Taverniti So Jeans is owned by Guez, who is Blue Holdings’ chairman, president and chief executive officer; his wife, Elizabeth Guez, Blue Holdings’ chief operating officer and Blue Concept’s president; and two unnamed members of the Guez family. Under the terms of the acquisition, Blue Holdings paid $750,000 in cash and 500,000 new shares of common stock for the Taverniti brand, and the newly formed Taverniti Holdings LLC will be owned by Paul Guez and the brand’s designer, Jimmy Taverniti. Blue Holdings is anticipating Taverniti So will contribute more than $10 million in revenue to the company in 2006.
“What we do is incubate the brands in Blue Concept, which is a private corporation, and when they’re in the black, we move them to Blue Holdings, the public corporation,” explained Spielberg.
At press time, Blue Holdings’ stock was trading at $7.70 per share on the Over the Counter securities market. The company’s third-quarter financial results indicated that for the three months ending Sept. 30 Blue Holdings had a net income of $1.8 million.
Retail and e-tail
Blue Concept opened an Antik Denim store on Melrose Avenue in Los Angeles in August and plans to open more stores in 2006. Guez “has plans for San Francisco, New York and Florida,” said Spielberg, but he hinted that the stores might be Blue Concept stores and may be filled not with a single brand but a selection of the various Blue Concept lines. “We’re starting to have enough brands to fill a store,” he said.
The company, which already sells to some e-commerce retailers, is planning to launch its own e-commerce site in Spring 2006. The site will be handled by a third party.
With their California casual denim getting increasing media attention and penetrating new markets, Blue Concept isn’t worried about overexposure.
“We make a point of not over-saturating because it doesn’t make sense,” Spielberg said. “So we sell to one store on one street in every city. That’s all.”
In Kansas City, Kan., that store is the Standard Style Boutique. Owner Emily Baldwin has had success retailing several of Blue Concept’s lines, including Antik, Grail and Taverniti. “They do a good job of bringing in good lines,” Baldwin said. And she’s always open to adding lines she finds in the Blue Concept showroom, she said: “They always use great fabrics and have good quality control.” On her radar now is the Imitation of Christ line and Antik Denim Kids.

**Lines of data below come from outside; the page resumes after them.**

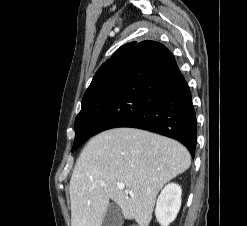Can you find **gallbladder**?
<instances>
[{"mask_svg": "<svg viewBox=\"0 0 247 226\" xmlns=\"http://www.w3.org/2000/svg\"><path fill=\"white\" fill-rule=\"evenodd\" d=\"M122 223L123 214L121 208L115 203L110 204L101 226H122Z\"/></svg>", "mask_w": 247, "mask_h": 226, "instance_id": "bac80fb5", "label": "gallbladder"}]
</instances>
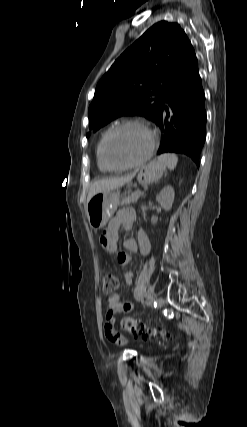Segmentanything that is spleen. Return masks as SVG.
<instances>
[{
  "label": "spleen",
  "mask_w": 247,
  "mask_h": 427,
  "mask_svg": "<svg viewBox=\"0 0 247 427\" xmlns=\"http://www.w3.org/2000/svg\"><path fill=\"white\" fill-rule=\"evenodd\" d=\"M157 161L167 166L170 170H174L178 162V157L173 153H165L160 155Z\"/></svg>",
  "instance_id": "spleen-1"
}]
</instances>
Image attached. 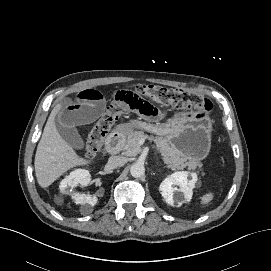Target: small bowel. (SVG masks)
Here are the masks:
<instances>
[{"mask_svg": "<svg viewBox=\"0 0 271 271\" xmlns=\"http://www.w3.org/2000/svg\"><path fill=\"white\" fill-rule=\"evenodd\" d=\"M113 103L125 107V113H133L140 120L156 123L164 119L165 112L137 90L119 89L112 94ZM106 99L95 89L80 91L74 100L62 106L47 123L50 132H58L71 146L79 147L81 139L77 128L90 124L104 112Z\"/></svg>", "mask_w": 271, "mask_h": 271, "instance_id": "small-bowel-1", "label": "small bowel"}]
</instances>
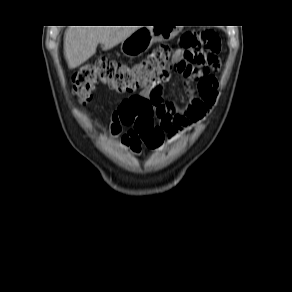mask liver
Masks as SVG:
<instances>
[{"label": "liver", "instance_id": "6515ba94", "mask_svg": "<svg viewBox=\"0 0 292 292\" xmlns=\"http://www.w3.org/2000/svg\"><path fill=\"white\" fill-rule=\"evenodd\" d=\"M138 28L136 26H70L64 37V51L68 66L74 69L96 52L99 43L111 49L123 42Z\"/></svg>", "mask_w": 292, "mask_h": 292}]
</instances>
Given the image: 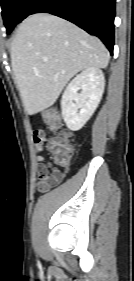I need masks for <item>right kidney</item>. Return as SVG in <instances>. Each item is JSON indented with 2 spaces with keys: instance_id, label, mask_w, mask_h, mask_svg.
I'll return each mask as SVG.
<instances>
[{
  "instance_id": "1",
  "label": "right kidney",
  "mask_w": 134,
  "mask_h": 281,
  "mask_svg": "<svg viewBox=\"0 0 134 281\" xmlns=\"http://www.w3.org/2000/svg\"><path fill=\"white\" fill-rule=\"evenodd\" d=\"M105 79L95 67L83 70L66 87L61 99L62 117L66 126L77 131L91 118L102 98ZM81 89V93L78 91Z\"/></svg>"
}]
</instances>
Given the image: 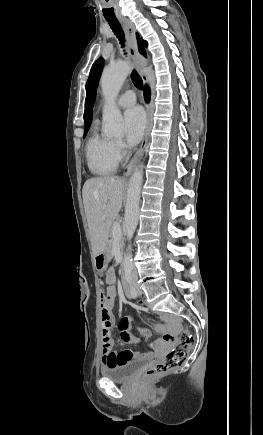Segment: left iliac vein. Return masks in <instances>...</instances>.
Masks as SVG:
<instances>
[{"label":"left iliac vein","mask_w":263,"mask_h":435,"mask_svg":"<svg viewBox=\"0 0 263 435\" xmlns=\"http://www.w3.org/2000/svg\"><path fill=\"white\" fill-rule=\"evenodd\" d=\"M135 289L138 295H141L143 293L142 290L137 285H135Z\"/></svg>","instance_id":"1"}]
</instances>
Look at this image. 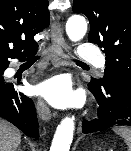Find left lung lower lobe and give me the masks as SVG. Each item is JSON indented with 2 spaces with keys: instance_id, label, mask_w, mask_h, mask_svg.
<instances>
[{
  "instance_id": "0a47b994",
  "label": "left lung lower lobe",
  "mask_w": 131,
  "mask_h": 151,
  "mask_svg": "<svg viewBox=\"0 0 131 151\" xmlns=\"http://www.w3.org/2000/svg\"><path fill=\"white\" fill-rule=\"evenodd\" d=\"M99 108L97 118L83 121V133L104 131L113 126H131V89L116 85L88 84Z\"/></svg>"
}]
</instances>
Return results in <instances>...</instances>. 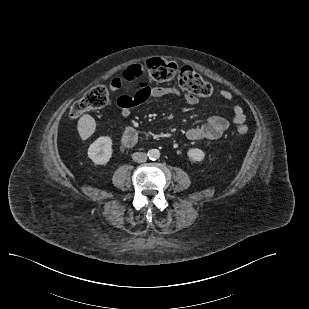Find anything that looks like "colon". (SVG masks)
I'll list each match as a JSON object with an SVG mask.
<instances>
[{
    "label": "colon",
    "mask_w": 309,
    "mask_h": 309,
    "mask_svg": "<svg viewBox=\"0 0 309 309\" xmlns=\"http://www.w3.org/2000/svg\"><path fill=\"white\" fill-rule=\"evenodd\" d=\"M150 76L159 82H167L177 78L180 88L196 97H208L212 94V86L204 80L190 66L179 67L176 63L161 58H153L145 64ZM131 77L136 78L140 74V67L130 66L128 68ZM109 100L108 90L103 85L94 86L89 89L82 99L77 101L71 109V117L77 119L84 113L104 107ZM239 134H246L248 128L241 124L237 127Z\"/></svg>",
    "instance_id": "1"
}]
</instances>
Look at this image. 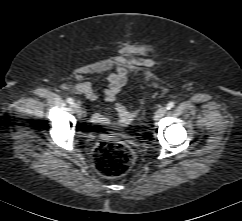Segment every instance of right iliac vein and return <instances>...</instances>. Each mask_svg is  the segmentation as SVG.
I'll return each instance as SVG.
<instances>
[{"mask_svg":"<svg viewBox=\"0 0 242 221\" xmlns=\"http://www.w3.org/2000/svg\"><path fill=\"white\" fill-rule=\"evenodd\" d=\"M73 108H74V110H75V112L77 113L78 116L81 115V108H80V105L78 103H75L73 105Z\"/></svg>","mask_w":242,"mask_h":221,"instance_id":"63e3f726","label":"right iliac vein"}]
</instances>
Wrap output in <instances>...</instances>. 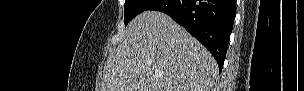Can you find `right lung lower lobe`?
I'll return each instance as SVG.
<instances>
[{
    "label": "right lung lower lobe",
    "instance_id": "1",
    "mask_svg": "<svg viewBox=\"0 0 304 91\" xmlns=\"http://www.w3.org/2000/svg\"><path fill=\"white\" fill-rule=\"evenodd\" d=\"M236 0H153L147 10L161 11L182 25L214 56L222 70L236 16Z\"/></svg>",
    "mask_w": 304,
    "mask_h": 91
}]
</instances>
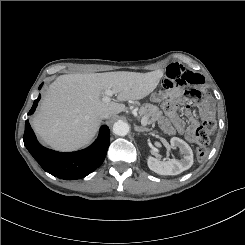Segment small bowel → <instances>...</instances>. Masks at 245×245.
<instances>
[{"label": "small bowel", "mask_w": 245, "mask_h": 245, "mask_svg": "<svg viewBox=\"0 0 245 245\" xmlns=\"http://www.w3.org/2000/svg\"><path fill=\"white\" fill-rule=\"evenodd\" d=\"M205 84L204 77L196 72L185 69L180 65H171L164 73L162 85L167 90H172L175 87H181L184 93V98L192 103H201L204 100V92L199 89H192L193 86L203 87ZM174 95L178 93L172 92ZM188 126L176 125V120L179 119L177 113L168 114L167 117L161 120L162 128L169 133H180L186 136L188 140H192V133L198 125L197 119L187 109ZM213 110L209 105L201 107V115L203 117H210Z\"/></svg>", "instance_id": "small-bowel-1"}]
</instances>
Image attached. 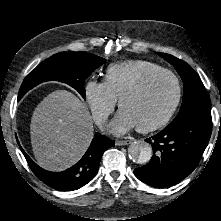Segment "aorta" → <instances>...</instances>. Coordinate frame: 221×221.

“I have a waiting list for Antik Denim of women who look at the pockets almost like collector’s items,” she said. “They want to know when new styles come in just to see what they did now.”
Spielberg is confident in denim’s success because it has universal appeal, he said.
“Denim is generic,” Spielberg said. “You have a broader audience in denim than you can possibly have in tops. As long as denim has a great fit and a great feeling about it, and people like the wash and the little tricks that are done to it, you can sell it to anyone.”